Shan Junhao, Wang Lei
School of Statistics and Data Science, KLMDASR, LEBPS and LPMC, Nankai University, Tianjin, People's Republic of China.
J Appl Stat. 2024 Feb 11;51(14):2719-2743. doi: 10.1080/02664763.2024.2315467. eCollection 2024.

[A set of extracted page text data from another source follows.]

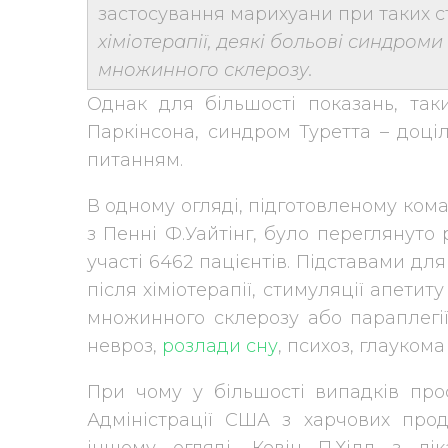
застосування марихуани при таких с
хіміотерапії, деякі больові синдроми 
множинного склерозу.
Однак для більшості показань, так
Паркінсона, синдром Туретта – доці
питанням.
В одному огляді, підготовленому кома
з Пенні Ф.Уайтінг, було переглянуто 
участі 6462 пацієнтів. Підставами дл
після хіміотерапії, стимуляції апетит
множинного склерозу або параплегії 
невроз,
розлади сну
, психоз, глаукома
При чому у більшості випадків прос
Адміністрації США з харчових проду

For high-dimensional generalized linear models (GLMs) with massive data, this paper investigates a unified optimal Poisson subsampling scheme to conduct estimation and inference for prespecified low-dimensional partition of the whole parameter. A Poisson subsampling decorrelated score function is proposed such that the adverse effect of the less accurate nuisance parameter estimation with slow convergence rate can be mitigated. The resultant Poisson subsample estimator is proved to enjoy consistency and asymptotic normality, and a more general optimal subsampling criterion including A- and L-optimality criteria is formulated to improve estimation efficiency. We also propose a two-step algorithm for implementation and discuss some practical issues. The satisfactory performance of our method is validated through simulation studies and a real dataset.
对于具有海量数据的高维广义线性模型(GLMs),本文研究了一种统一的最优泊松子采样方案,用于对整个参数的预先指定的低维划分进行估计和推断。提出了一种泊松子采样去相关得分函数,以减轻收敛速度较慢的不太准确的干扰参数估计的不利影响。结果表明,所得的泊松子样本估计器具有一致性和渐近正态性,并制定了一个更通用的最优子采样准则,包括A-最优和L-最优准则,以提高估计效率。我们还提出了一种两步算法用于实现,并讨论了一些实际问题。通过模拟研究和一个真实数据集验证了我们方法的良好性能。